Fabian had shown her where his father’s study was, in the midsection of the lower gondola deck, but they hadn’t gone in. Now Charlotte found it was equipped with ultra-modern fittings, the first she’d seen on board. Walls, floor, and ceiling were a silver-white composite; flatscreens showed homolographic maps of the globe, coastlines glowing sharply, cities and ports tagged with ten-digit codes. Jason Whitehurst was sitting behind a smoked-glass desk that resembled a rectangular mushroom. She could see tiny red and green lights inside the glass top, squiggling like trapped fireflies. It was the only piece of furniture in the room.

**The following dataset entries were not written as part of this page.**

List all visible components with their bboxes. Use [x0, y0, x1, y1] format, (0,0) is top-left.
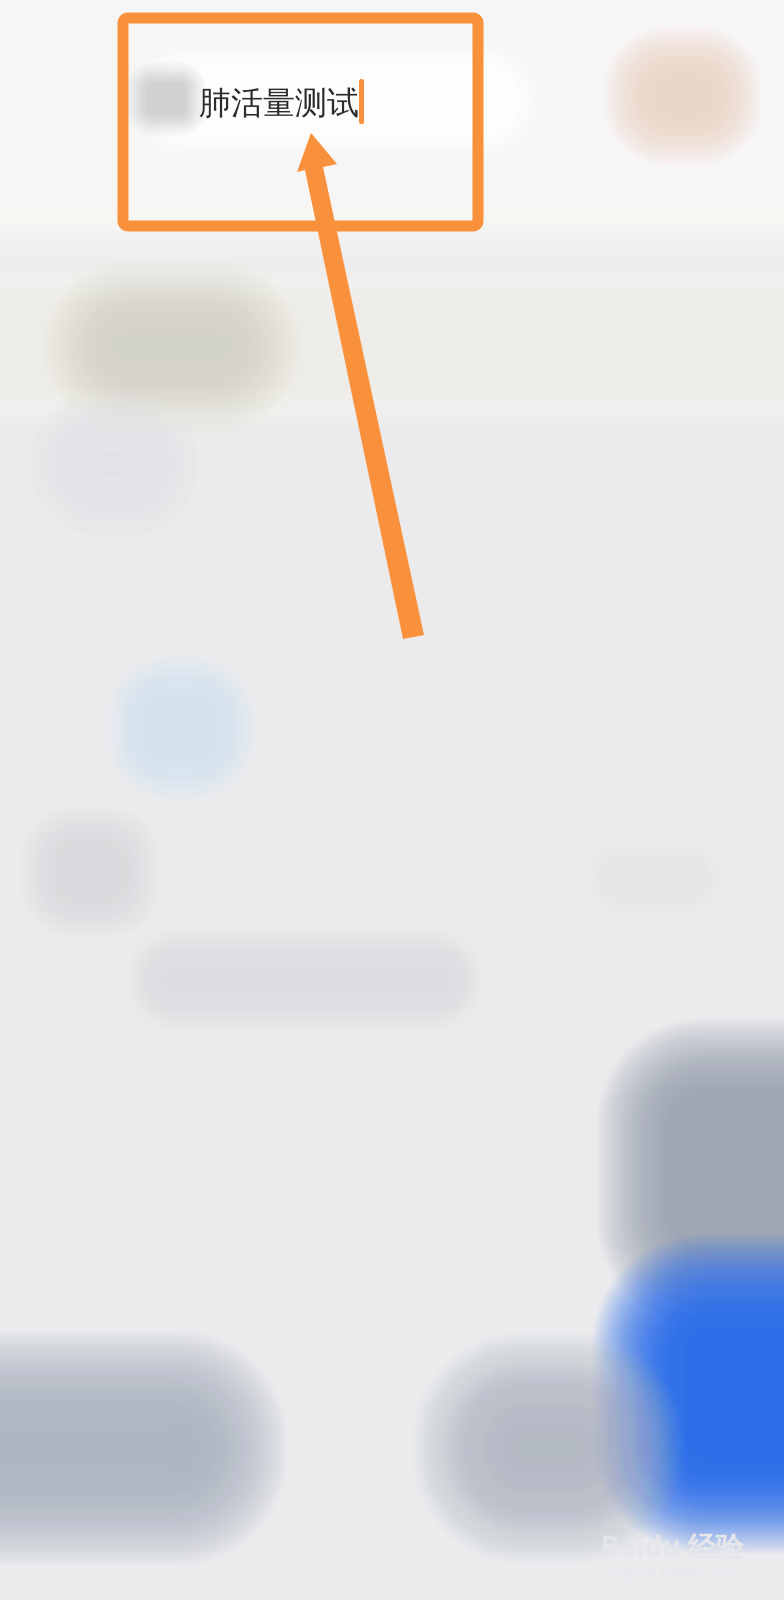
- button[interactable]: 肺活量测试: [0, 0, 784, 200]
- staticText: 肺活量测试: [199, 83, 359, 123]
- button[interactable]: Symbols: [0, 0, 784, 1600]
- button[interactable]: Space: [0, 0, 784, 1600]
- button[interactable]: 搜索: [0, 0, 784, 213]
- staticText: Baidu 经验: [600, 1527, 744, 1565]
- button[interactable]: Search: [0, 0, 784, 1600]
- button[interactable]: Delete: [0, 0, 784, 1600]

The heels of her leather ankle boots clicked loudly as she walked towards him.

“Chair,” Jason Whitehurst said. A circle of floor in front of his desk turned grey. It extruded upwards, a smooth cylinder at first, then it began to flow, like something organic caught by time-lapse photography.

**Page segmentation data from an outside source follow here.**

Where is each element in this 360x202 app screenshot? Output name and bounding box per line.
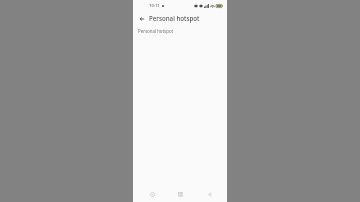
button[interactable]: Personal hotspot	[133, 25, 227, 37]
staticText: Personal hotspot	[138, 28, 174, 34]
staticText: 10:11	[149, 3, 160, 9]
button[interactable]: Recent apps	[142, 187, 162, 201]
button[interactable]: Back	[199, 187, 219, 201]
button[interactable]: Back	[136, 13, 147, 24]
button[interactable]: Home	[170, 187, 190, 201]
staticText: Personal hotspot	[149, 14, 200, 22]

Charlotte sat tentatively in the curving scoop chair which formed. It felt as hard as rock under her fingernails.

“You attempted to use your cybofax to make an external call,” Jason Whitehurst said.

“Yes.”

“I must ask you not to do that again. I am conducting some very delicate negotiations at the moment.”

“I won’t interrupt them. It was just a call to a friend.”

“You called Baronski.”

Charlotte began to wonder if it had been the bulk of the airship hull which had blocked the call, after all. “That’s right. He likes to know where I am, and as we’re not going to Odessa—”

“He likes to know what you hear.”

“Pardon me?”

“Baronski deals in the information you supply him. That will not be the case on this voyage.”

“I wasn’t going to say anything about you. I don’t know anything about you.”

“Nor will you. I purchased you purely to provide Fabian with some amusement, nothing more. Now that is all.”

It took a moment for the dismissal to sink in. Charlotte rose on legs which were suddenly trembling. Once the door had slid shut behind her she rubbed her eyes. Her knuckles seemed to be very damp.

CHAPTER 10

The Pegasus carrying Victor Tyo to Duxford settled on to the rooftop pad with a slight rocking motion as the undercarriage absorbed the plane’s weight. The stewardess opened the belly hatch, and Victor trotted down the stairs. His bodyguard followed a few paces behind.

He supposed the necessity of having a bodyguard was an oblique compliment to his own efficiency. The latest generation of tekmercs tended to take failure personally, regarding their activities as something companies should tolerate, like fires or bad debts. If their deals got blown, it wasn’t their fault. Like petulant children caught shoplifting.

It was a problem which meant simply blowing the covert operations they mounted against Event Horizon wasn’t good enough any more. He had to root out the whole nest of them involved every time.

The current price for assassinating Victor Tyo was half a million Eurofrancs, offered by Eugene Selby after his attempt to snatch research data on magnetic logic circuits ended with his hotrods being backtracked and taken out by a couple of Foxhound missiles. The price for killing that assassin should he or she prove successful was a million Eurofrancs. A quarter of a million Eurofrancs could be picked up by anyone who cared to reveal Eugene Selby’s present geographical coordinates.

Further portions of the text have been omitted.